Hinrunde Review: Borussia Mönchengladbach and Favre’s Redux

You cannot have any Gladbach-related conversation without mentioning Marco Reus, Dante, or Roman Neustädter. The beginning of last season was a euphoric experience for Gladbach. The team that survived certain doom the year before continued its great form under Favre and finished in a Champions League spot. It was special. When Marco Reus returned from the winter break last season, it was known he would be transferring to Borussia Dortmund, a club he played for and supported in his youth. Marco was worried about fan reaction before their match against Bayern early in the year. Instead, Reus was greeted with strong reaction. Signs of thanks and cheers for Reus filled the terraces. Reus had a goal and an assist in a memorable and season defining 3-1 victory over Bayern. Borussia Park was not just a Reus fan club, but it was common to see faux black afros as well.

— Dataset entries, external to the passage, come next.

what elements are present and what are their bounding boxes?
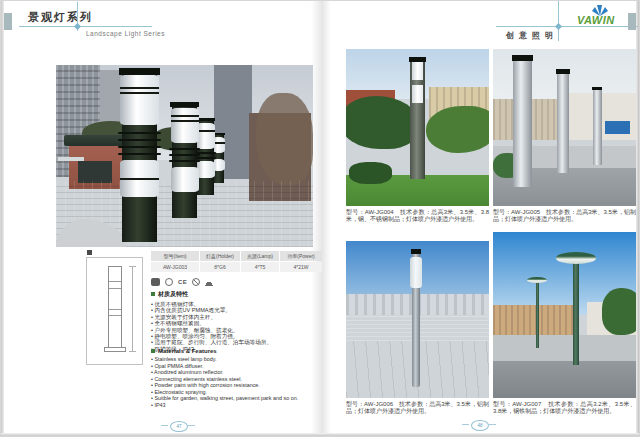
bullet-square-icon	[151, 292, 155, 296]
left-corner-mark	[4, 13, 12, 30]
features-en: Materials & Features Stainless steel lam…	[151, 348, 319, 408]
lamp-diffuser	[196, 161, 215, 178]
features-en-heading: Materials & Features	[151, 348, 319, 354]
scan-edge-bottom	[1, 433, 640, 436]
lamp-diffuser	[196, 123, 215, 148]
landscape-lamp-main	[122, 68, 157, 242]
spec-header-lamp: 光源(Lamp)	[241, 251, 279, 261]
buildings	[493, 305, 576, 335]
lamp-slat	[195, 157, 216, 159]
series-title-en: Landscape Light Series	[86, 30, 165, 37]
lamp-cap	[170, 102, 199, 107]
diffuser-ring	[171, 115, 199, 117]
dimension-tick	[129, 266, 136, 267]
lamp-slat	[118, 153, 161, 155]
features-cn: 材质及特性 优质不锈钢灯体。 内含优质抗UV PMMA透光罩。 光源安装于灯体内…	[151, 290, 319, 352]
product-photo-jg005	[493, 49, 636, 206]
spec-header-holder: 灯盘(Holder)	[200, 251, 240, 261]
lamp-panel	[412, 62, 423, 80]
spec-value-power: 4*21W	[280, 262, 322, 272]
quality-mark-icon	[165, 278, 173, 286]
caption-jg005: 型号：AW-JG005 技术参数：总高3米、3.5米，铝制品；灯体喷户外漆适户外…	[493, 209, 636, 223]
right-header-diamond-icon	[555, 23, 562, 30]
lamp-cap	[556, 69, 569, 73]
pavilion-window	[78, 161, 112, 183]
ce-mark: CE	[178, 279, 187, 285]
spec-table: 型号(Item) 灯盘(Holder) 光源(Lamp) 功率(Power) A…	[151, 251, 322, 272]
tree-canopy	[346, 96, 420, 149]
lamp-slat	[118, 146, 161, 148]
technical-drawing	[86, 257, 143, 365]
shrubs	[349, 162, 392, 184]
lamp-diffuser	[120, 75, 159, 125]
landscape-lamp	[172, 102, 197, 218]
diffuser-ring	[171, 120, 199, 122]
dimension-tick	[129, 351, 136, 352]
right-header-tick	[558, 1, 559, 41]
steel-pole-light-main	[513, 55, 532, 187]
drawing-base	[104, 347, 126, 352]
lamp-diffuser	[410, 257, 422, 287]
blue-signboard	[605, 121, 631, 134]
saucer-lamp-head-main	[556, 252, 596, 264]
lamp-diffuser	[120, 160, 159, 197]
pole-light-distant	[536, 282, 539, 348]
diffuser-ring	[120, 178, 159, 180]
series-title-cn: 景观灯系列	[28, 10, 93, 25]
spec-header-item: 型号(Item)	[151, 251, 199, 261]
product-photo-jg004	[346, 49, 489, 206]
steel-pole-light	[593, 87, 602, 166]
cqc-icon	[151, 278, 160, 286]
product-photo-jg006	[346, 241, 489, 398]
round-pole-light	[412, 249, 421, 387]
caption-jg006: 型号：AW-JG006 技术参数：总高3米、3.5米，铝制品；灯体喷户外漆适户外…	[346, 401, 489, 415]
feature-item: IP43	[151, 402, 319, 409]
caption-jg004: 型号：AW-JG004 技术参数：总高3米、3.5米、3.8米，钢、不锈钢制品；…	[346, 209, 489, 223]
bare-trees	[256, 93, 313, 185]
spec-value-item: AW-JG003	[151, 262, 199, 272]
tree-canopy	[602, 288, 636, 334]
features-en-heading-text: Materials & Features	[158, 348, 217, 354]
steel-pole-light	[557, 69, 568, 173]
diffuser-ring	[120, 92, 159, 94]
diffuser-ring	[120, 87, 159, 89]
badge-wing	[462, 424, 469, 425]
lamp-diffuser	[171, 108, 199, 143]
left-page-number: 47	[170, 421, 188, 432]
diffuser-ring	[196, 130, 215, 132]
lamp-cap	[512, 55, 534, 60]
scan-edge-right	[636, 1, 639, 437]
lamp-slat	[169, 160, 200, 162]
square-pole-light	[410, 57, 424, 179]
left-header-rule	[19, 26, 152, 27]
protection-icon	[205, 278, 213, 286]
right-corner-mark	[628, 13, 636, 30]
drawing-line	[109, 315, 121, 316]
product-photo-jg007	[493, 232, 636, 398]
road	[493, 361, 636, 398]
lamp-slat	[169, 154, 200, 156]
lamp-cap	[196, 118, 216, 121]
brand-name: VAWIN	[577, 14, 615, 26]
lamp-cap	[592, 87, 602, 90]
certification-row: CE	[151, 278, 213, 286]
section-marker	[87, 250, 92, 255]
recycle-icon	[192, 278, 200, 286]
lamp-diffuser	[171, 167, 199, 193]
dimension-line	[132, 266, 133, 352]
tree-canopy	[426, 106, 489, 153]
lamp-slat	[118, 132, 161, 134]
drawing-lamp-outline	[108, 266, 122, 348]
drawing-line	[109, 288, 121, 289]
spec-value-holder: 8*G6	[200, 262, 240, 272]
pole-light-main	[573, 262, 579, 365]
scan-edge-left	[1, 1, 4, 437]
feature-item: Suitble for garden, walking street, pave…	[151, 395, 319, 402]
landscape-lamp	[197, 118, 214, 195]
lamp-slat	[118, 139, 161, 141]
badge-wing	[489, 424, 496, 425]
sidewalk	[493, 335, 636, 362]
lamp-cap	[119, 68, 160, 75]
drawing-line	[109, 281, 121, 282]
badge-wing	[188, 425, 195, 426]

That afro paid tribute to Dante who brought a German sense of organization to the defense with a Brazilian smile and the typical Brazilian passing ability. Gladbach had an odd pairing of Dante’s smile and Marc-Andre ter Stegen “Oliver Kahn” demeanor. Neustädter on the other hand did not have the hair of Dante, or the highlight moments of Reus, but there was nothing he couldn’t do well.  All three left Gladbach at the end of the season and as every true Gladbach fan would have hoped, all three players have been successful in their new clubs. These three were and are special. They led Gladbach to the best finish since 95/96.  Gladbach fans also knew things would be tough.  And they were right.

Money well spent?

Favre needed to bring in replacements for his departed stars. A Dutch international, a Swiss international, and a Spanish international walk into the Borussia Mönchengladbach locker room. The Dutch international is a record signing of 15 million Euros, the Swiss international is the second largest signing in club history at 13 million Euros, and the Spaniard is third at 8 million Euros. So what is their impact/value at the end of 17 Rounds in the Bundesliga? Inconclusive.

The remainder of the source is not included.